# Given entries
++++
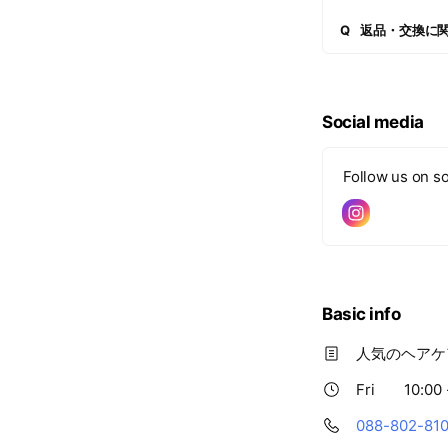
Q
返品・交換に
Social media
Follow us on so
Basic info
人気のヘアケ
Fri
10:00 
088-802-81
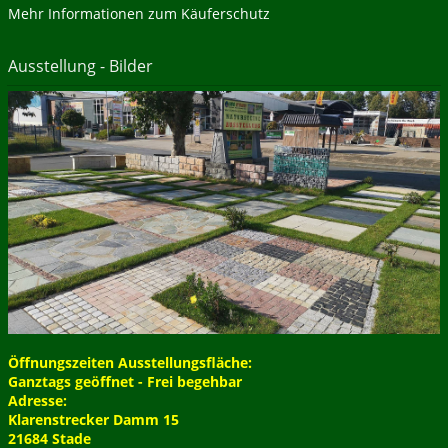
Mehr Informationen zum Käuferschutz
Ausstellung - Bilder
Öffnungszeiten Ausstellungsfläche:
Ganztags geöffnet - Frei begehbar
Adresse:
Klarenstrecker Damm 15
21684 Stade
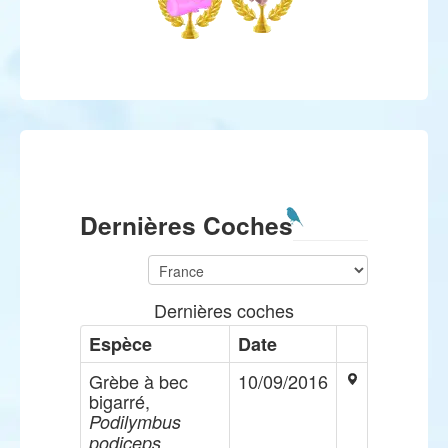
Dernières Coches
Dernières coches
Espèce
Date
Grèbe à bec
10/09/2016
bigarré,
Podilymbus
podiceps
++++
# What to work on
The records above should be returned exactly, with only their pictures held back.

# Response to this exercise
Q
返品・交換に
Social media
Follow us on so
Basic info
人気のヘアケ
Fri
10:00 
088-802-81
Mehr Informationen zum Käuferschutz
Ausstellung - Bilder
Öffnungszeiten Ausstellungsfläche:
Ganztags geöffnet - Frei begehbar
Adresse:
Klarenstrecker Damm 15
21684 Stade
Dernières Coches
Dernières coches
Espèce
Date
Grèbe à bec
10/09/2016
bigarré,
Podilymbus
podiceps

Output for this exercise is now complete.